FIA STELLT SICH AUF NEUORGANISATION DER F1 MOTOR-ENTWICKLUNGSFRISTEN NACH ABSAGE DER GRAND PRIX EIN!
In einer schockierenden Wendung, die die Zukunft der Formel 1 neu gestalten könnte, bereitet sich die FIA Berichten zufolge darauf vor, eine entscheidende Frist im Hinblick auf die kürzlichen Absagen der Grand Prix von Bahrain und Saudi-Arabien zu überarbeiten. Dieser entscheidende Schritt könnte es rivalisierenden Teams ermöglichen, schneller als bisher erwartet zu Mercedes aufzuschließen, was potenziell zu einem Umbruch in den Machtverhältnissen des Sports führen könnte.
Die Rennen in Bahrain und Saudi-Arabien, die ursprünglich für April geplant waren, sind aufgrund eskalierender Konflikte in der Region in Unsicherheit geraten. Obwohl sie nicht offiziell abgesagt wurden, scheint die Wahrscheinlichkeit einer Neuansetzung gering, was den Formel 1 Kalender effektiv von 24 auf 22 Rennen reduziert. Diese dramatische Reduzierung hat Forderungen nach einer Neubewertung der Fristen für die Motorenentwicklung ausgelöst, wie von Motorsport Magazin berichtet.
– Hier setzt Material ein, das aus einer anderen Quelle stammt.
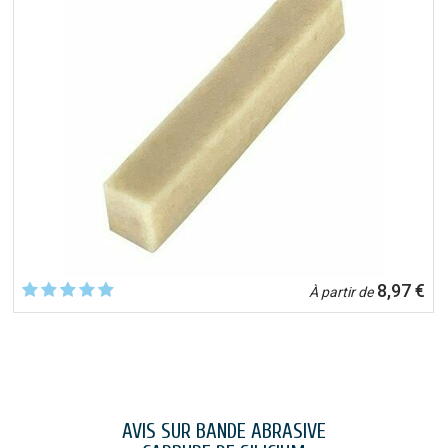
8,97 €
À partir de
AVIS SUR BANDE ABRASIVE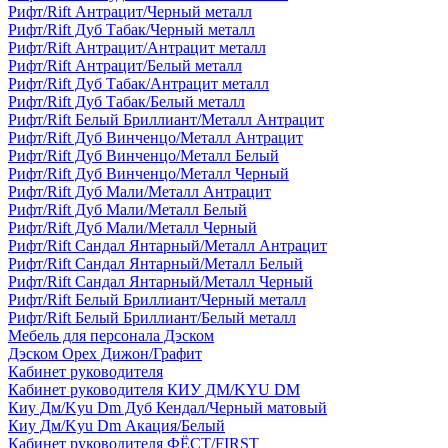
Рифт/Rift Антрацит/Черный металл
Рифт/Rift Дуб Табак/Черный металл
Рифт/Rift Антрацит/Антрацит металл
Рифт/Rift Антрацит/Белый металл
Рифт/Rift Дуб Табак/Антрацит металл
Рифт/Rift Дуб Табак/Белый металл
Рифт/Rift Белый Бриллиант/Металл Антрацит
Рифт/Rift Дуб Винченцо/Металл Антрацит
Рифт/Rift Дуб Винченцо/Металл Белый
Рифт/Rift Дуб Винченцо/Металл Черный
Рифт/Rift Дуб Мали/Металл Антрацит
Рифт/Rift Дуб Мали/Металл Белый
Рифт/Rift Дуб Мали/Металл Черный
Рифт/Rift Сандал Янтарный/Металл Антрацит
Рифт/Rift Сандал Янтарный/Металл Белый
Рифт/Rift Сандал Янтарный/Металл Черный
Рифт/Rift Белый Бриллиант/Черный металл
Рифт/Rift Белый Бриллиант/Белый металл
Мебель для персонала Дэском
Дэском Орех Дижон/Графит
Кабинет руководителя
Кабинет руководителя КИУ ДМ/KYU DM
Киу Дм/Kyu Dm Дуб Кендал/Черный матовый
Киу Дм/Kyu Dm Акация/Белый
Кабинет руководителя ФЁСТ/FIRST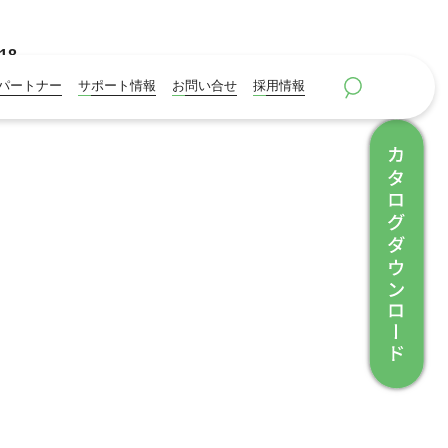
18
パートナー
サポート情報
お問い合せ
採用情報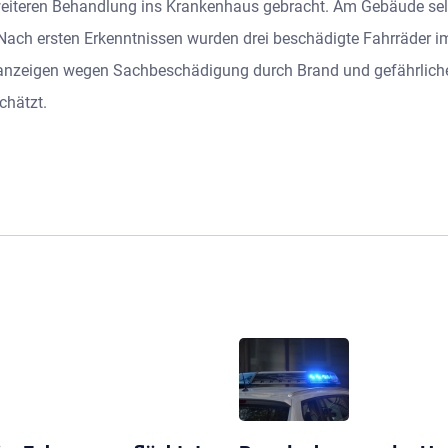
weiteren Behandlung ins Krankenhaus gebracht. Am Gebäude sel
ch ersten Erkenntnissen wurden drei beschädigte Fahrräder im T
rafanzeigen wegen Sachbeschädigung durch Brand und gefährlic
chätzt.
Die FIA erwägt Änderungen am Zusätzlichen Entwicklungs- und Upgrade-Möglichkeiten (ADUO)-System, das dazu dient, Herstellern zu helfen, die hinter den führenden Antriebseinheiten zurückbleiben. Die aktuellen Vorschriften sehen vor, dass die Leistung von Verbrennungsmotoren über vier Beobachtungszeiträume während der Saison überprüft wird, wobei die Bewertungen ursprünglich um den Miami Grand Prix im Mai terminiert waren. Da jedoch die beiden Rennen nun aus dem Zeitplan gestrichen wurden, wird diese entscheidende Leistungsbewertung auf den Monaco Grand Prix Anfang Juni verschoben – eine Verzögerung, die Hersteller wie Ferrari und Audi in ihrem Bestreben, die Leistungsdifferenz zu schließen, behindern könnte.
Im Rahmen des ADUO-Systems können Hersteller, die mehr als 2% hinter der führenden Antriebseinheit zurückbleiben, zusätzliche Entwicklungsmöglichkeiten in Anspruch nehmen, wobei noch mehr Zugeständnisse für diejenigen verfügbar sind, die 4% oder mehr zurückliegen. Mit 84 spezifischen Komponenten unter Regulierung dürfen Teams in der Regel nur ein Update pro Komponente und Saison vornehmen. Die für ADUO-Hilfen Berechtigten genießen erhöhte Upgrade-Zulassungen, mehr Prüfstandstunden und gelockerte Budgetobergrenzen – Vorteile, die in die nächste Saison übertragen werden, während sich die Wettbewerbsunterschiede vergrößern.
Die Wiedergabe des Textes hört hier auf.